* **Task to complete**:
The whole of the data is to be reproduced exactly.

* **Source data**:
====================

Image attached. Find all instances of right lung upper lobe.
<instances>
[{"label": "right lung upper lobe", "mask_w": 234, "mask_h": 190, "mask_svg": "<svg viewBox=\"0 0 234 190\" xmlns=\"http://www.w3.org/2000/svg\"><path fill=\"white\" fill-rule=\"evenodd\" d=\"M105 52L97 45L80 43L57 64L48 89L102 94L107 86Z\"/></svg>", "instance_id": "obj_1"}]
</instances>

====================

* **Exercise response**:
Image attached. Find all instances of right lung upper lobe.
<instances>
[{"label": "right lung upper lobe", "mask_w": 234, "mask_h": 190, "mask_svg": "<svg viewBox=\"0 0 234 190\" xmlns=\"http://www.w3.org/2000/svg\"><path fill=\"white\" fill-rule=\"evenodd\" d=\"M105 52L97 45L80 43L57 64L48 89L102 94L107 86Z\"/></svg>", "instance_id": "obj_1"}]
</instances>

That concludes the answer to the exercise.